(Source records)
┌────────

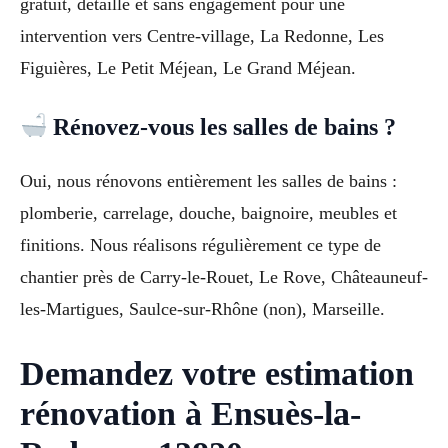
gratuit, détaillé et sans engagement pour une
intervention vers Centre-village, La Redonne, Les
Figuières, Le Petit Méjean, Le Grand Méjean.
Rénovez-vous les salles de bains ?
Oui, nous rénovons entièrement les salles de bains :
plomberie, carrelage, douche, baignoire, meubles et
finitions. Nous réalisons régulièrement ce type de
chantier près de Carry-le-Rouet, Le Rove, Châteauneuf-
les-Martigues, Saulce-sur-Rhône (non), Marseille.
Demandez votre estimation
rénovation à Ensuès-la-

└────────

* WHAT IS REQUIRED *
Each line from the one with "plomberie, carrelage, douche, baignoire, meubles" through the end of the records above should be written out exactly. No other line should appear.

* RESPONSE *
plomberie, carrelage, douche, baignoire, meubles et
finitions. Nous réalisons régulièrement ce type de
chantier près de Carry-le-Rouet, Le Rove, Châteauneuf-
les-Martigues, Saulce-sur-Rhône (non), Marseille.
Demandez votre estimation
rénovation à Ensuès-la-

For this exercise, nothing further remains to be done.